Question

My question is whats the velocity i need to throw a dart at the dart board to hit the bulls eye if my initial height is level with the bulls eye 1.7m is the height and 2.4m is the distance away from the board. can you show the formula you used and the values you subed then in for me

Answer 1

can u explain what is 1.7m the height.

Answer 2

1.7m is the height from the center of the bulls eye

Answer 3

to the ground

Answer 4

And how high up are you throwing the dart from?

Answer 5

2.4m is the distance away

Answer 6

It is projectile motion. And many combinations of speed and angle are possible.

Answer 7

well lets say in a controlled environment no air friction, drag just gravity

Answer 8

Ah, I see. So you throw it level to the bulls-eye. So you're throwing from 1.7m high, too.
So koushik_ksv is right with his statement. And the math can show that, with some work!

Answer 9

i was think about it a little would i use \[y = \frac{ 1 }{ 2 }at^2 + v_{0}t+y_{0}\] to solve this

Answer 10

formula for projectile motion is:

\[y = x*\tan(\alpha) - \frac{ g*x^2 }{ 2*v0 } * (1 + tg^2\alpha)\]

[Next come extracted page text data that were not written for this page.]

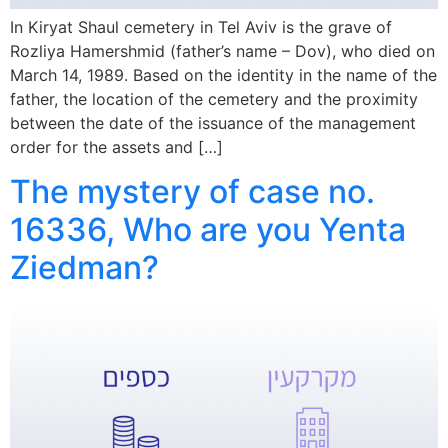
In Kiryat Shaul cemetery in Tel Aviv is the grave of
Rozliya Hamershmid (father’s name – Dov), who died on
March 14, 1989. Based on the identity in the name of the
father, the location of the cemetery and the proximity
between the date of the issuance of the management
order for the assets and […]
The mystery of case no.
16336, Who are you Yenta
Ziedman?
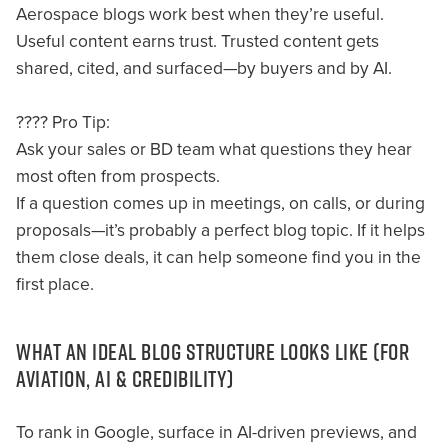
Aerospace blogs work best when they’re useful.
Useful content earns trust. Trusted content gets
shared, cited, and surfaced—by buyers and by AI.
???? Pro Tip:
Ask your sales or BD team what questions they hear
most often from prospects.
If a question comes up in meetings, on calls, or during
proposals—it’s probably a perfect blog topic. If it helps
them close deals, it can help someone find you in the
first place.
WHAT AN IDEAL BLOG STRUCTURE LOOKS LIKE (FOR
AVIATION, AI & CREDIBILITY)
To rank in Google, surface in AI-driven previews, and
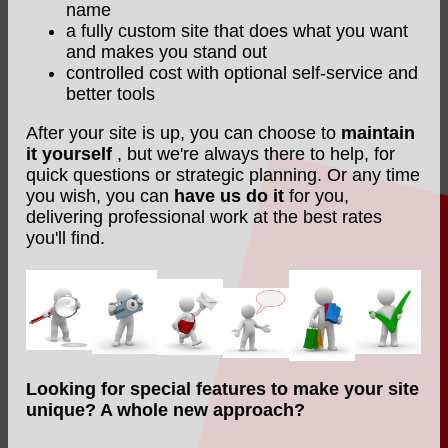
name
a fully custom site that does what you want
and makes you stand out
controlled cost with optional self-service and
better tools
After your site is up, you can choose to
maintain
it yourself
, but we're always there to help, for
quick questions or strategic planning. Or any time
you wish, you can
have us do it
for you,
delivering professional work at the best rates
you'll find.
Looking for special features to make your site
unique? A whole new approach?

but you have two unknown variables, alpha (angle at which you are throwing the dart) and v0, which is initial velocity

Answer 11

sorry, v0 is squared

Answer 12

initial velocity would be zero

Answer 13

initial velocity is what you are looking for in this assignment, if I understood it correctly. by that, I mean velocity you need for dart to have to reach it's target.

however, that velocity depends on angle at which you are throwing that dart

Answer 14

Example of different throws to make the bulls-eye. They change in angle an velocity.